[[ Data records open ]]

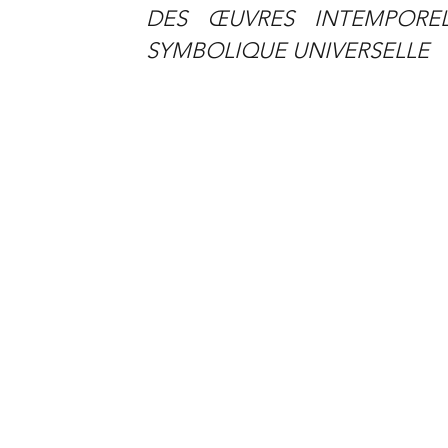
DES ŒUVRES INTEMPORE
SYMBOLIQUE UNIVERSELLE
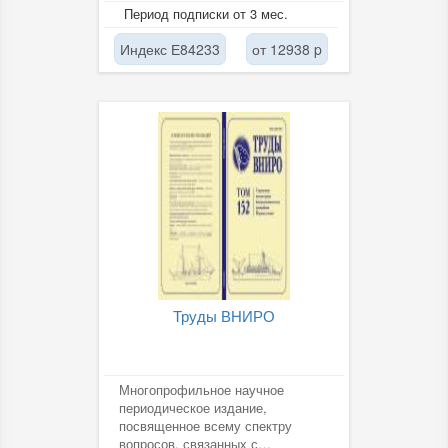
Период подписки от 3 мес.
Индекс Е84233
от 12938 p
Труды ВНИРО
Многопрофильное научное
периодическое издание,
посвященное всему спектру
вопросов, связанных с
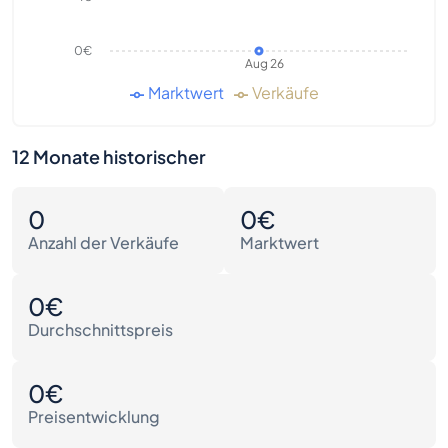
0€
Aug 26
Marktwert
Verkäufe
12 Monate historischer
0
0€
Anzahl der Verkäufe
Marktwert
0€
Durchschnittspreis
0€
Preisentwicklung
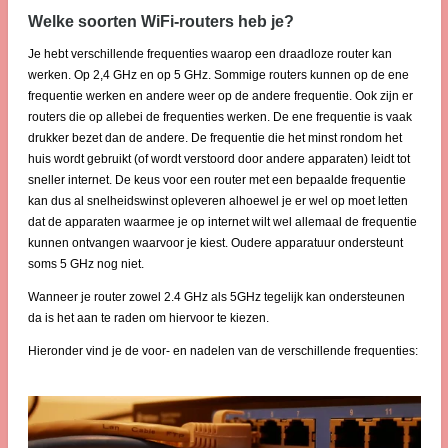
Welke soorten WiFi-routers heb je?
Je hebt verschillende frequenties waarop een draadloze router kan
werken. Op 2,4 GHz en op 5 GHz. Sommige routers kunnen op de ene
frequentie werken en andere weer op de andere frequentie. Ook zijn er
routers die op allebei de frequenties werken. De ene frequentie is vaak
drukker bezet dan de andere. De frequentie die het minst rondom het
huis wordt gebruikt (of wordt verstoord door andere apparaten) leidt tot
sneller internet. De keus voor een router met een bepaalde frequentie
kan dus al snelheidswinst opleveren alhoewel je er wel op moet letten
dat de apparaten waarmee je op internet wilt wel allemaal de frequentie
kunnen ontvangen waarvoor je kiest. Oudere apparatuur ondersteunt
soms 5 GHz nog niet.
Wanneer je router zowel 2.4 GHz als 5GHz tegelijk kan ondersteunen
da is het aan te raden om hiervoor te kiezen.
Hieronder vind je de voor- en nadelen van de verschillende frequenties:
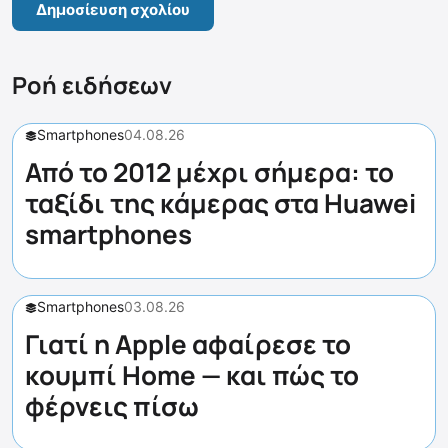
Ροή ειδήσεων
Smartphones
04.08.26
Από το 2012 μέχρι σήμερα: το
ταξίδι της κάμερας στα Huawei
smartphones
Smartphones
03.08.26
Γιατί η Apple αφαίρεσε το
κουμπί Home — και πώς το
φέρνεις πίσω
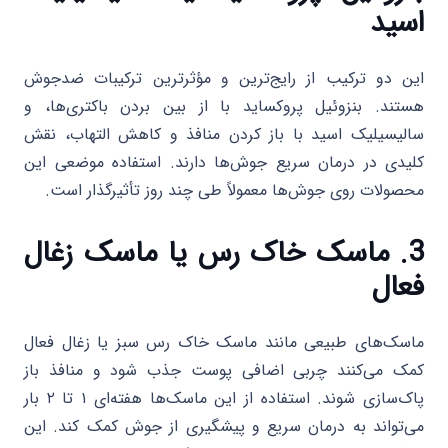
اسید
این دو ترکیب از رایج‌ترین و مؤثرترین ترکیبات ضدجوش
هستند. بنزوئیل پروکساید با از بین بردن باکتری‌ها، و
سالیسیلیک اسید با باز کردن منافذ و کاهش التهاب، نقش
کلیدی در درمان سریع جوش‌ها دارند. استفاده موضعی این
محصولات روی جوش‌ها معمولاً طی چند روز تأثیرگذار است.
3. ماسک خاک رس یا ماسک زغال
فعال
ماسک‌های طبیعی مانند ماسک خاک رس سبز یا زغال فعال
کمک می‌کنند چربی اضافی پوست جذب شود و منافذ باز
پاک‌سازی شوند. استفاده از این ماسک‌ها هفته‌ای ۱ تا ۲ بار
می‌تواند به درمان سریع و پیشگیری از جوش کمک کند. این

[[ Data records closed ]]
[[ Data records open ]]

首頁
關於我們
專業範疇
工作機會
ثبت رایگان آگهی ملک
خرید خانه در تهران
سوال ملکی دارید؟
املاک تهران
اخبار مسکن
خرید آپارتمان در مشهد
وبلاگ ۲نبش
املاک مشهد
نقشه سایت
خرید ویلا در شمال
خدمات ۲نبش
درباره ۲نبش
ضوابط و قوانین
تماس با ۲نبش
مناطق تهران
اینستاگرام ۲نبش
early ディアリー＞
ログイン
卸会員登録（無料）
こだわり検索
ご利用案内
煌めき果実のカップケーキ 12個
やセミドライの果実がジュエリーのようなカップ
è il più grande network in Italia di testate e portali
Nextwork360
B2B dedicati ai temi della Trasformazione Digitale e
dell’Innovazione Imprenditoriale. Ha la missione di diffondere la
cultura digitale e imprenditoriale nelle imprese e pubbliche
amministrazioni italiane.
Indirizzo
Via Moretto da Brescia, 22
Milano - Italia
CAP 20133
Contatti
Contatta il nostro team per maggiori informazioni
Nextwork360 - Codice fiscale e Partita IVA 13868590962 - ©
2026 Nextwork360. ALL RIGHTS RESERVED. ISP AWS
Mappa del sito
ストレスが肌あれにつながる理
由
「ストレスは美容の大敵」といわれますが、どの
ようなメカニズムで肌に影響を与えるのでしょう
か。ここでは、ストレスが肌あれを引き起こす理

[[ Data records closed ]]

The task: For the listing above, say how many lines hold the word "زغال". Nothing but the number is needed.

Written reply: 2